The most optimal three-dimensional protein structure was obtained from the Iterative Threading ASSEmbly Refinement (I-TASSER) server, which generated five predicted models that were evaluated based on their C-scores. Among these, model-1, having the lowest C-score (1.59), was selected and further refined, yielding a 3D-refine score of 37,759.1. The refined model exhibited an estimated Template Modeling score (TM-score) of 0.94 ± 0.05 and a Root-Mean-Square Deviation (RMSD) of 2.5 ± 1.9 Å (Fig. 3). Prior to refinement, the Ramachandran plot showed residues distributed across favorable, allowed, and disallowed regions; however, after refinement, 87.21% of residues were located in the favorable region, 10.24% in the allowed region, and only 2.55% in the disallowed region (Fig. 3A).

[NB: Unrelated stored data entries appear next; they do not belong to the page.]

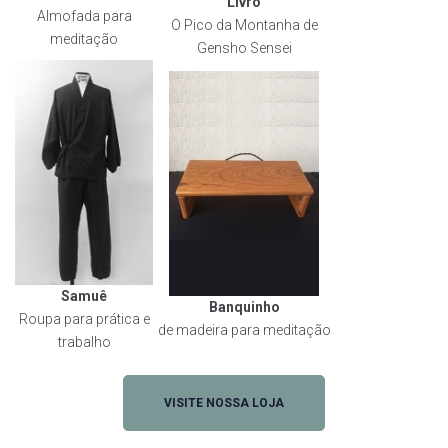
Livro
Almofada para
O Pico da Montanha de
meditação
Gensho Sensei
Samuê
Banquinho
Roupa para prática e
de madeira para meditação
trabalho
VISITE NOSSA LOJA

In addition, the crude model displayed a Z-score of −7.02, indicating acceptable overall structural quality (Fig. 3B).

images

Figure 2: GC-MS chromatogram showing the frequency and intensity of compounds identified in Coleus forskohlii.

images

Figure 3: Validation of the 3D 8BH6 protein structure. (A) Ramachandran plot showing residues in favored, allowed, and disallowed regions. (B) ProSA-web Z-score of the refined 8BH6 model.

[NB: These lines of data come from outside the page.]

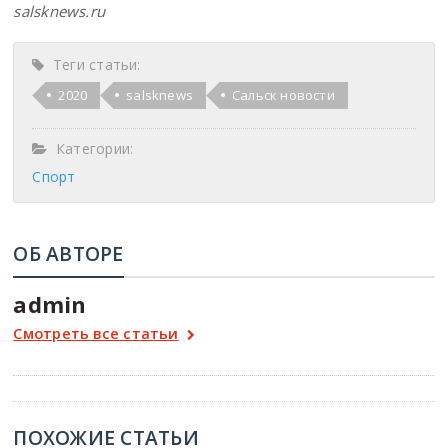
salsknews.ru
Теги статьи:
2020
salsknews
Сальск новости
Категории:
Спорт
ОБ АВТОРЕ
admin
Смотреть все статьи
ПОХОЖИЕ СТАТЬИ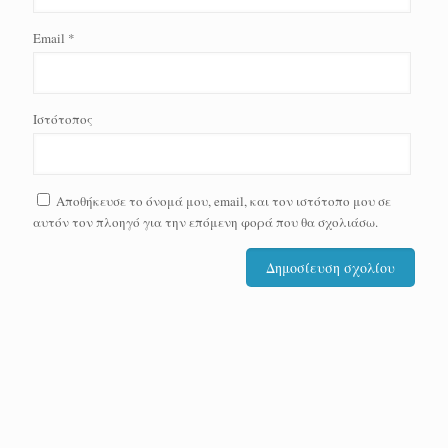
Email
*
Ιστότοπος
Αποθήκευσε το όνομά μου, email, και τον ιστότοπο μου σε
αυτόν τον πλοηγό για την επόμενη φορά που θα σχολιάσω.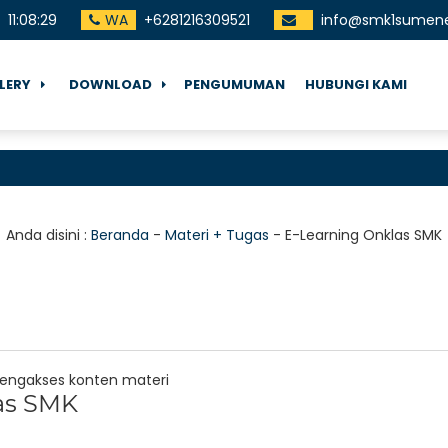
11
:
08
:
29
WA
+6281216309521
info@smk1sumene
LERY
DOWNLOAD
PENGUMUMAN
HUBUNGI KAMI
Anda disini :
Beranda
-
Materi + Tugas
-
E-Learning Onklas SMK
mengakses konten materi
as SMK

3.4.2 Active Sites Searching

The Computed Atlas of Surface Topography of proteins (CASTp) server was utilized to identify the active sites within the protein. The active site of a protein facilitates binding with a chemical substrate, leading to a catalyzed reaction. The stabilization of reaction intermediates occurs at a binding site, which is a specific location on a protein or nucleic acid capable of recognizing a ligand and forming a strong binding interaction with the protein. In this study, CASTp identified 400 active pockets in the 8bh6 structure. Among them, three pockets were selected based on their surface area, and the corresponding amino acid residues were mapped and visualized in Fig. 4. In the process of molecular docking simulation, the binding sites were documented to construct a receptor grid with an angstrom (Å) dimension of X = 38.3066, Y = 42.3265, and Z = 44.1188.

images

Figure 4: Active and binding sites of 8BH6 protein. The selected pockets are represented as colored spheres (red, blue, and green, respectively), indicating their respective binding site positions.

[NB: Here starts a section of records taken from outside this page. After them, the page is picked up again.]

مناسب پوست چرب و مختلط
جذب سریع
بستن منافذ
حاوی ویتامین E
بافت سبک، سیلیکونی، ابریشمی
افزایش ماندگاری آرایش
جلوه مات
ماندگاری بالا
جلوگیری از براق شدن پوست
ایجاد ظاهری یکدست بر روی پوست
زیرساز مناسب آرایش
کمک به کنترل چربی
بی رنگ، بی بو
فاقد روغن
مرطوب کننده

3.4.3 Molecular Docking Simulation

The molecular docking analysis did not only help to identify potential drug-like small molecule candidates but also allowed for the selection of suitable macromolecule interactions based on intermolecular frameworks. Phytochemical compounds and target proteins were carefully chosen for the study, and 15 phytochemical compounds were screened using the PyRx tool’s AutoDock Vina wizard (Table S3). The docking results showed binding affinities spanning from −4 to −7.5 kcal/mol (Table 3). To prioritize the most promising compounds, the top 50% of the phytochemical compounds were selected. Among them, Urs-12-en-28-ol (CID 22213452) and Petroselaidic acid (CID 5282754) emerged as the top 2 compounds, with docking scores of −7.5 kcal/mol and −5.9 kcal/mol. These two compounds were further evaluated using additional screening methods. The selected compounds and their docking scores are presented in Table 3, whereas the docking scores for all compounds can be found in Table S3. To validate the docking scores, a re-docking process was performed by retrieving and re-docking the compounds to the same binding site. The re-docking results revealed that the binding affinities of the compounds remained consistent with the initial docking scores, with minimal upper and lower RMSD values observed.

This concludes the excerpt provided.